• [Dataset records]
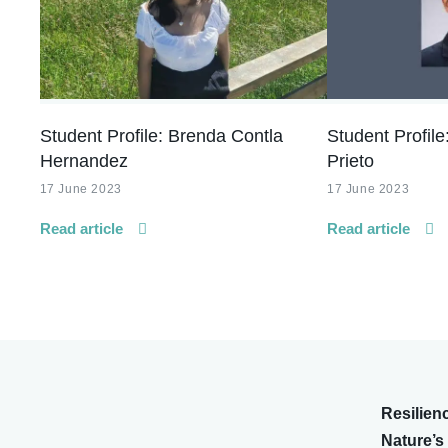
Student Profile: Brenda Contla
Student Profile
Hernandez
Prieto
17 June 2023
17 June 2023
Read article
Read article
Resilien
Nature’s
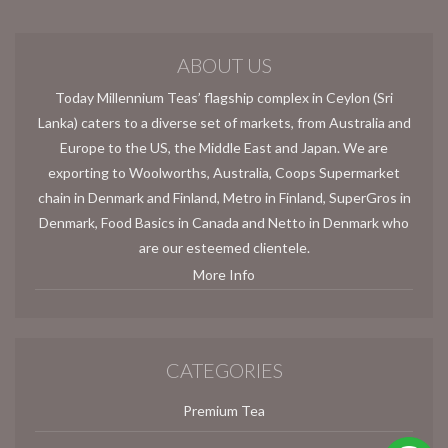
ABOUT US
Today Millennium Teas’ flagship complex in Ceylon (Sri
Lanka) caters to a diverse set of markets, from Australia and
Europe to the US, the Middle East and Japan. We are
exporting to Woolworths, Australia, Coops Supermarket
chain in Denmark and Finland, Metro in Finland, SuperGros in
Denmark, Food Basics in Canada and Netto in Denmark who
are our esteemed clientele.
More Info
CATEGORIES
Premium Tea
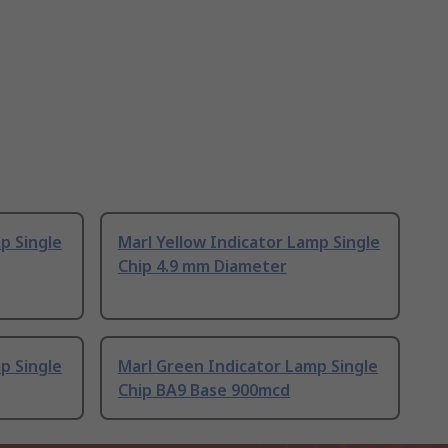
p Single
Marl Yellow Indicator Lamp Single
Chip 4.9 mm Diameter
p Single
Marl Green Indicator Lamp Single
Chip BA9 Base 900mcd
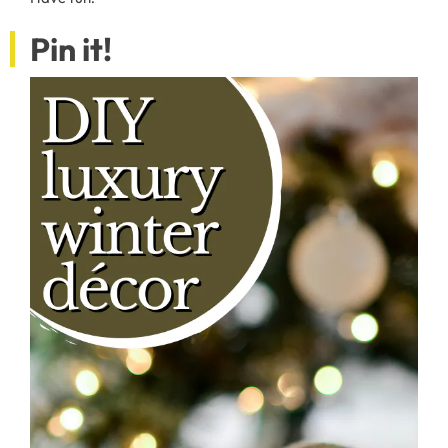
Pin it!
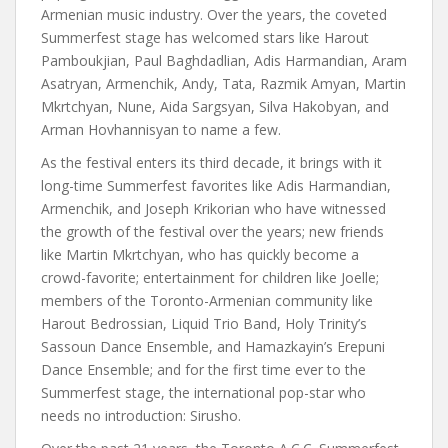
Armenian music industry. Over the years, the coveted
Summerfest stage has welcomed stars like Harout
Pamboukjian, Paul Baghdadlian, Adis Harmandian, Aram
Asatryan, Armenchik, Andy, Tata, Razmik Amyan, Martin
Mkrtchyan, Nune, Aida Sargsyan, Silva Hakobyan, and
Arman Hovhannisyan to name a few.
As the festival enters its third decade, it brings with it
long-time Summerfest favorites like Adis Harmandian,
Armenchik, and Joseph Krikorian who have witnessed
the growth of the festival over the years; new friends
like Martin Mkrtchyan, who has quickly become a
crowd-favorite; entertainment for children like Joelle;
members of the Toronto-Armenian community like
Harout Bedrossian, Liquid Trio Band, Holy Trinity’s
Sassoun Dance Ensemble, and Hamazkayin’s Erepuni
Dance Ensemble; and for the first time ever to the
Summerfest stage, the international pop-star who
needs no introduction: Sirusho.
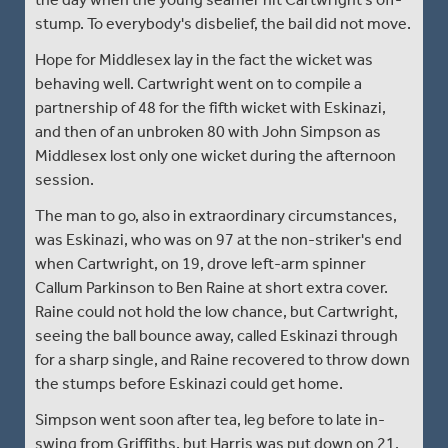
stump. To everybody's disbelief, the bail did not move.
Hope for Middlesex lay in the fact the wicket was
behaving well. Cartwright went on to compile a
partnership of 48 for the fifth wicket with Eskinazi,
and then of an unbroken 80 with John Simpson as
Middlesex lost only one wicket during the afternoon
session.
The man to go, also in extraordinary circumstances,
was Eskinazi, who was on 97 at the non-striker's end
when Cartwright, on 19, drove left-arm spinner
Callum Parkinson to Ben Raine at short extra cover.
Raine could not hold the low chance, but Cartwright,
seeing the ball bounce away, called Eskinazi through
for a sharp single, and Raine recovered to throw down
the stumps before Eskinazi could get home.
Simpson went soon after tea, leg before to late in-
swing from Griffiths, but Harris was put down on 21,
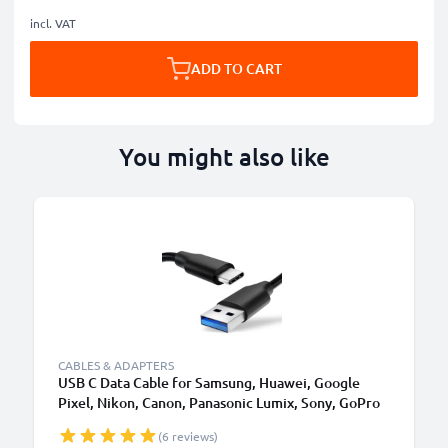
incl. VAT
ADD TO CART
You might also like
CABLES & ADAPTERS
USB C Data Cable for Samsung, Huawei, Google
Pixel, Nikon, Canon, Panasonic Lumix, Sony, GoPro
1,0m Fast Transfer Charger / Charging Cable 3A
(6 reviews)
PVC Black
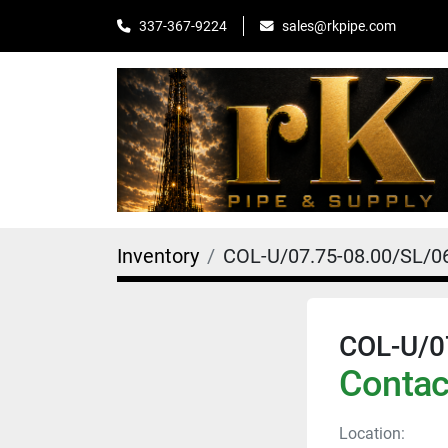
sales@rkpipe.com
337-367-9224
Inventory
COL-U/07.75-08.00/SL/0
COL-U/0
Contact
Location:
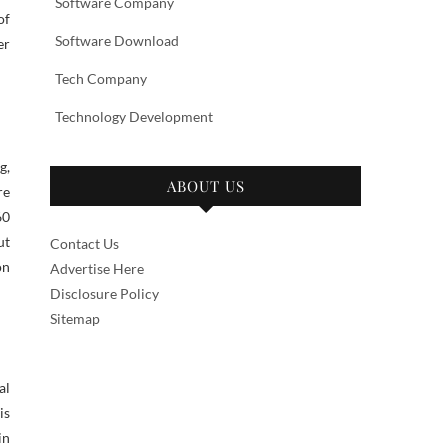
Software Company
of
Software Download
er
Tech Company
Technology Development
g,
ABOUT US
re
60
ut
Contact Us
on
Advertise Here
Disclosure Policy
Sitemap
al
is
in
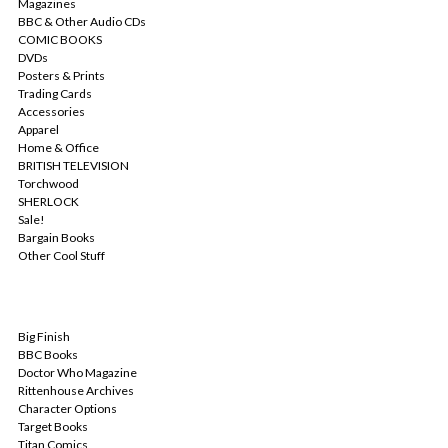
Magazines
BBC & Other Audio CDs
COMIC BOOKS
DVDs
Posters & Prints
Trading Cards
Accessories
Apparel
Home & Office
BRITISH TELEVISION
Torchwood
SHERLOCK
Sale!
Bargain Books
Other Cool Stuff
POPULAR BRANDS
Big Finish
BBC Books
Doctor Who Magazine
Rittenhouse Archives
Character Options
Target Books
Titan Comics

• [What you will do] This exercise requires the lines of the entries containing the string "Marl".

• [Your response]
Marl Yellow Indicator Lamp Single
Marl Green Indicator Lamp Single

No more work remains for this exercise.